((
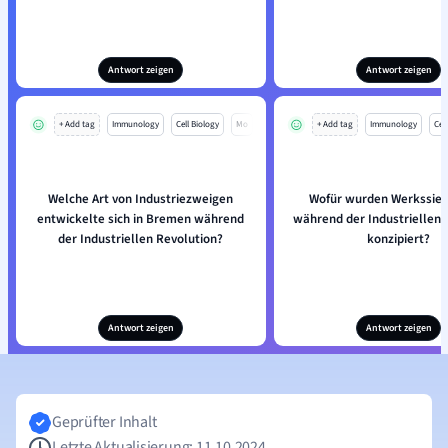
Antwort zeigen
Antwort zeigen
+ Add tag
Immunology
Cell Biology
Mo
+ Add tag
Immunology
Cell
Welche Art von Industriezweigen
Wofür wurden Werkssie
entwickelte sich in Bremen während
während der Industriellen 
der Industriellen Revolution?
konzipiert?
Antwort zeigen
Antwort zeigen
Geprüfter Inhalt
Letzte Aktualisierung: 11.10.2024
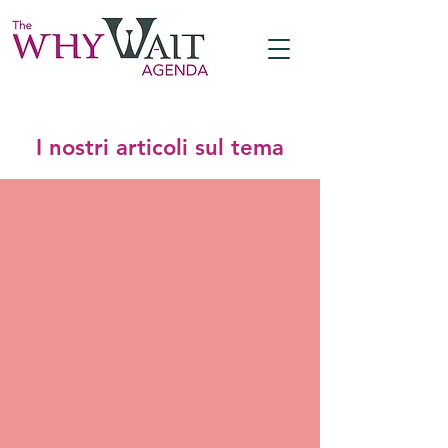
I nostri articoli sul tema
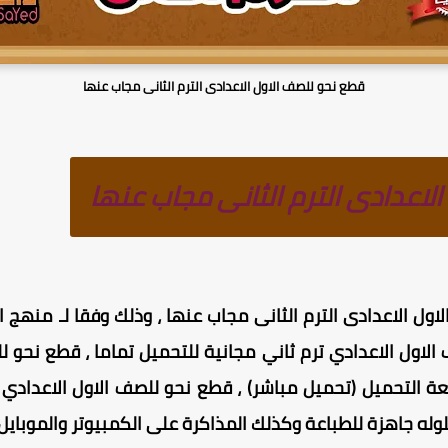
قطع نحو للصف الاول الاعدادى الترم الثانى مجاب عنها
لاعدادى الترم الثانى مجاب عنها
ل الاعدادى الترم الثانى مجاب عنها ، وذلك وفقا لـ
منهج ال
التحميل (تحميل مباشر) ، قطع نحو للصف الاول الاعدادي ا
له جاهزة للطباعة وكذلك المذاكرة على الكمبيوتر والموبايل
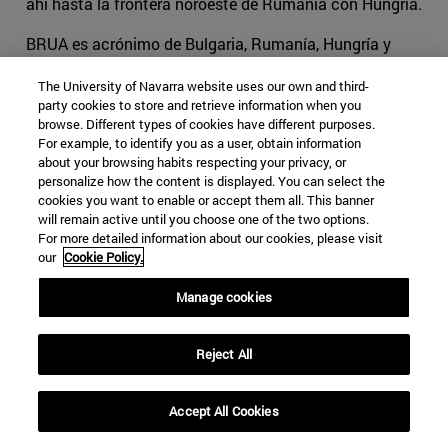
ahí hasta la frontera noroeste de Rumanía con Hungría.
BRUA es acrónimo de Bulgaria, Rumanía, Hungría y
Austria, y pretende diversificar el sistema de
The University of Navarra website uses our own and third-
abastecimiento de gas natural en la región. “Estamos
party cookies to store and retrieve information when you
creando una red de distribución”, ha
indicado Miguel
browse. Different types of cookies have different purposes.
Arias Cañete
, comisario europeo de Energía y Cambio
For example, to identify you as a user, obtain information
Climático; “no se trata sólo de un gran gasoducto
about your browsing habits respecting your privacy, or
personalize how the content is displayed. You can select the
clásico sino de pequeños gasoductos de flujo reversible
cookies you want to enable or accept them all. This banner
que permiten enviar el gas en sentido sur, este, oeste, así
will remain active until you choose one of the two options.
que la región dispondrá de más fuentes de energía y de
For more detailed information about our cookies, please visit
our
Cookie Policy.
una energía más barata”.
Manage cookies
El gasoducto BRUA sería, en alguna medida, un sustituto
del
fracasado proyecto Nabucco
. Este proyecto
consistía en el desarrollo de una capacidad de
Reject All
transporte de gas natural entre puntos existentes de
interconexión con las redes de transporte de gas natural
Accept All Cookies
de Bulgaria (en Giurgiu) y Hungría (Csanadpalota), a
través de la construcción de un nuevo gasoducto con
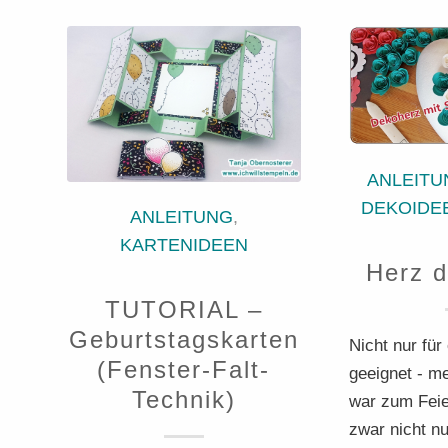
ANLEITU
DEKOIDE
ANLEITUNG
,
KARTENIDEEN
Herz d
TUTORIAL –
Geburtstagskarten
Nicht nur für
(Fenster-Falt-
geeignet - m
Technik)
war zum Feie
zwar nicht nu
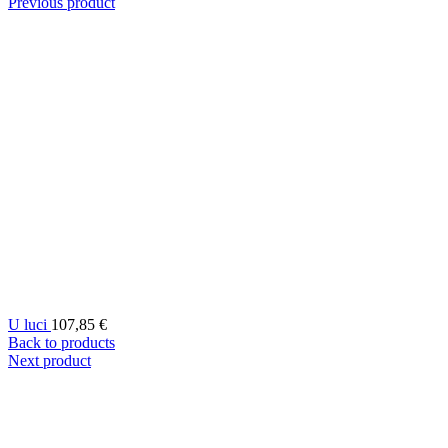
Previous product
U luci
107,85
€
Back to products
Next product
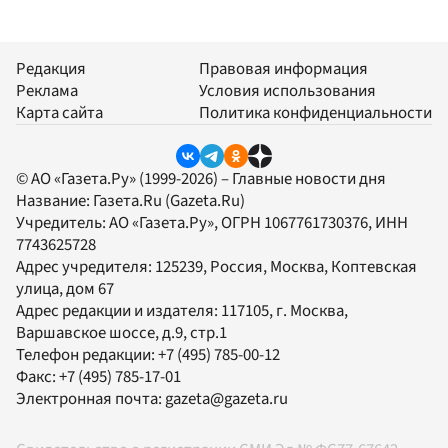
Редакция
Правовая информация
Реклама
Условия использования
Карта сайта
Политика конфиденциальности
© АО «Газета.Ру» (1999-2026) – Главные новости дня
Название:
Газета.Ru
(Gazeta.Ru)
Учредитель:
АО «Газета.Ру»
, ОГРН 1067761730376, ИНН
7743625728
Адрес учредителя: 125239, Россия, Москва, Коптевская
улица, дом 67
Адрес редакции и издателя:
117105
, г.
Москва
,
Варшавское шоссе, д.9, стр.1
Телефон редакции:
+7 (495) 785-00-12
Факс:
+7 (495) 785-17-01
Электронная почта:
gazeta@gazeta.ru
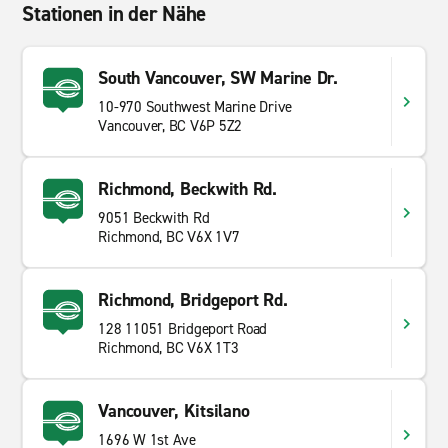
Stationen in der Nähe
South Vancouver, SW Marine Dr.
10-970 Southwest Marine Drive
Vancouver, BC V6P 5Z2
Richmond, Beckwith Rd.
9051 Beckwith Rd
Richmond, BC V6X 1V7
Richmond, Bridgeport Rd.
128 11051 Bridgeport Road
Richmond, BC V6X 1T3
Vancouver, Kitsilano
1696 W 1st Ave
))
# TASK OBJECTIVE
Please filter the data down to the lines containing the word "Industriellen".

# REPLY
während der Industriellen 
der Industriellen Revolution?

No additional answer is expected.